Re: Parallel INSERT (INTO ... SELECT ...)

From: Antonin Houska <ah(at)cybertec(dot)at>
To: Amit Kapila <amit(dot)kapila16(at)gmail(dot)com>
Cc: Greg Nancarrow <gregn4422(at)gmail(dot)com>, Dilip Kumar <dilipbalaut(at)gmail(dot)com>, vignesh C <vignesh21(at)gmail(dot)com>, Bharath Rupireddy <bharath(dot)rupireddyforpostgres(at)gmail(dot)com>, Andres Freund <andres(at)anarazel(dot)de>, PostgreSQL-development <pgsql-hackers(at)postgresql(dot)org>
Subject: Re: Parallel INSERT (INTO ... SELECT ...)
Date: 2021-01-08 06:53:45
Message-ID: 22691.1610088825@antos
Views: Raw Message | Whole Thread | Download mbox | Resend email
Thread:
Lists: pgsql-hackers

Amit Kapila <amit(dot)kapila16(at)gmail(dot)com> wrote:

> On Wed, Jan 6, 2021 at 2:09 PM Antonin Houska <ah(at)cybertec(dot)at> wrote:
> >
> > Greg Nancarrow <gregn4422(at)gmail(dot)com> wrote:
> >
> > > Posting an updated set of patches to address recent feedback:
> >
> > Following is my review.
> >
> > v11-0001-Enable-parallel-SELECT-for-INSERT-INTO-.-SELECT.patch
> > --------------------------------------------------------------
> >
> > @@ -342,6 +343,18 @@ standard_planner(Query *parse, const char *query_string, int cursorOptions,
> > /* all the cheap tests pass, so scan the query tree */
> > glob->maxParallelHazard = max_parallel_hazard(parse);
> > glob->parallelModeOK = (glob->maxParallelHazard != PROPARALLEL_UNSAFE);
> > +
> > + /*
> > + * Additional parallel-mode safety checks are required in order to
> > + * allow an underlying parallel query to be used for a
> > + * table-modification command that is supported in parallel-mode.
> > + */
> > + if (glob->parallelModeOK &&
> > + IsModifySupportedInParallelMode(parse->commandType))
> > + {
> > + glob->maxParallelHazard = max_parallel_hazard_for_modify(parse, &glob->maxParallelHazard);
> > + glob->parallelModeOK = (glob->maxParallelHazard != PROPARALLEL_UNSAFE);
> > + }
> >
> > Is it really ok to allow PROPARALLEL_RESTRICTED? Per definition, these
> > functions should not be called by parallel worker.
> >
>
> What in the above change indicates that the parallel_restricted will
> be allowed in parallel workers.

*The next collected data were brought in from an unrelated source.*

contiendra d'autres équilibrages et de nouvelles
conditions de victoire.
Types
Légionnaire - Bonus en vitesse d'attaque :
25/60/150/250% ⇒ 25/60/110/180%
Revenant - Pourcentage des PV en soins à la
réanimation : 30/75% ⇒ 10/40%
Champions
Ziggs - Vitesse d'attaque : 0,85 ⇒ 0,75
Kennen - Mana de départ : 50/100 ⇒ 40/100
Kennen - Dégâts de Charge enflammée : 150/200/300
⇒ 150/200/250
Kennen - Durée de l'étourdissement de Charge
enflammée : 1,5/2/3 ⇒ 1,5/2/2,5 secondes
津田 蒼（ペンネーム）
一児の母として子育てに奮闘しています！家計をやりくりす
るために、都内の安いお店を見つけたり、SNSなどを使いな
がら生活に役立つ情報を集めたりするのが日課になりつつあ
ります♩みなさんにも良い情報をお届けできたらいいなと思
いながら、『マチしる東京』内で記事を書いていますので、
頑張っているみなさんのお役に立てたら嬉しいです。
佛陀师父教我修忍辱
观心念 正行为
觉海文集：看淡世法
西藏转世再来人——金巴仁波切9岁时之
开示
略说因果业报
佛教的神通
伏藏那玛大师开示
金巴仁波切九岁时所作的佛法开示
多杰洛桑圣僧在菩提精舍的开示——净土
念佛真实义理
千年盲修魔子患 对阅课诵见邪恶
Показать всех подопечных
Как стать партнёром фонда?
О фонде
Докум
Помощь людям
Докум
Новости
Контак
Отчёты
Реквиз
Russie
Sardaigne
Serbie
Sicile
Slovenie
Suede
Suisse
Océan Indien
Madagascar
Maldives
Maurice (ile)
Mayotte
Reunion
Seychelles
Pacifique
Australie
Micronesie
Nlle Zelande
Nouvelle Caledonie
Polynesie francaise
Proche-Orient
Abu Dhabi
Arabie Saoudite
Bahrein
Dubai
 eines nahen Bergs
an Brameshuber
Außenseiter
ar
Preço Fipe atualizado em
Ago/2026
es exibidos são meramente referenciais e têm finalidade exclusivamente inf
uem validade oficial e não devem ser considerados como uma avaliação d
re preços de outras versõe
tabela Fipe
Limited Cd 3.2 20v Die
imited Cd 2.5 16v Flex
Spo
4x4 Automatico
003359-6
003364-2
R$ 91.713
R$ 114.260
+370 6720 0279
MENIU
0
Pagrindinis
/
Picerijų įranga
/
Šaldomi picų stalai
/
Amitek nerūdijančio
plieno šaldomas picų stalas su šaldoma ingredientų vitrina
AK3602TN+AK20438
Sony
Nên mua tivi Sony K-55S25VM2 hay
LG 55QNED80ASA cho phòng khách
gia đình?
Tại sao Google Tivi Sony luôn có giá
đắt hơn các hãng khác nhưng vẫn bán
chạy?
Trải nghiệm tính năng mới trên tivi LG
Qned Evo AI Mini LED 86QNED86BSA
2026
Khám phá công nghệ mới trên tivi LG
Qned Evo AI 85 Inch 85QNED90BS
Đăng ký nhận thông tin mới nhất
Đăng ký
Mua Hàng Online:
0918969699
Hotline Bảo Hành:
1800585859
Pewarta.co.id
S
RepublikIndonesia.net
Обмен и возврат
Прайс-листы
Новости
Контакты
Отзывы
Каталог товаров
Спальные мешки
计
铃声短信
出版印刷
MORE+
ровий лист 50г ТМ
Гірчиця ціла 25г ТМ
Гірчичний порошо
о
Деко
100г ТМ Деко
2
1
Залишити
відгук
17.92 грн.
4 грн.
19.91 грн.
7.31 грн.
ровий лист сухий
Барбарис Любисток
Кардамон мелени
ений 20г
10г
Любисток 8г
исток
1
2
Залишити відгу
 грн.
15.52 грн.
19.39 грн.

This just sets paralleModeOK to allow
> parallel plans for Selects if the Insert can be performed safely in a
> leader backend.

Well, this is just the initial setting, while the distinction between "Gather
-> Insert -> ..." and "Insert -> Gather -> ..." is made later. So I withdraw
my objection.

> >
> > @@ -1015,6 +1016,27 @@ IsInParallelMode(void)
> > }
> >
> > /*
> > + * PrepareParallelMode
> > + *
> > + * Prepare for entering parallel mode, based on command-type.
> > + */
> > +void
> > +PrepareParallelMode(CmdType commandType)
> > +{
> > + Assert(!IsInParallelMode() || force_parallel_mode != FORCE_PARALLEL_OFF);
> >
> > Isn't the test of force_parallel_mode just a hack to make regression tests
> > pass? When I removed this part and ran the regression tests with
> > force_parallel_mode=regress, the assertion fired when executing a subquery
> > because the executor was already in parallel mode due to the main query
> > execution.
> >
>
> I think this Assert is bogus. We are allowed to enter in parallel-mode
> if we are already in parallel-mode, see EnterParallelMode.

Right.

> But we shouldn't be allowed allocate xid in parallel-mode. So the
> Assert(!IsInParallelMode()) should be moved inside the check if
> (IsModifySupportedInParallelMode(commandType)) in this function. Can you
> check if it still fails after such a modification?

Yes, this works.

> > As an alternative, have you considered allocation of the XID even in parallel
> > mode? I imagine that the first parallel worker that needs the XID for
> > insertions allocates it and shares it with the other workers as well as with
> > the leader process.
> >
>
> As a matter of this patch
> (v11-0001-Enable-parallel-SELECT-for-INSERT-INTO-.-SELECT.patch), we
> never need to allocate xids by workers because Insert is always
> performed by leader backend.

When writing this comment, I was actually thinking of
v11-0003-Enable-parallel-INSERT-and-or-SELECT-for-INSERT-INTO.patch rather
than v11-0001, see below. On the other hand, if we allowed XID allocation in
the parallel mode (as a separate patch), even the 0001 patch would get a bit
simpler.

> Even, if we want to do what you are suggesting it would be tricky because
> currently, we don't have such an infrastructure where we can pass
> information among workers.

How about barriers (storage/ipc/barrier.c)? What I imagine is that all the
workers "meet" at the barrier when they want to insert the first tuple. Then
one of them allocates the XID, makes it available to others (via shared
memory) and all the workers can continue.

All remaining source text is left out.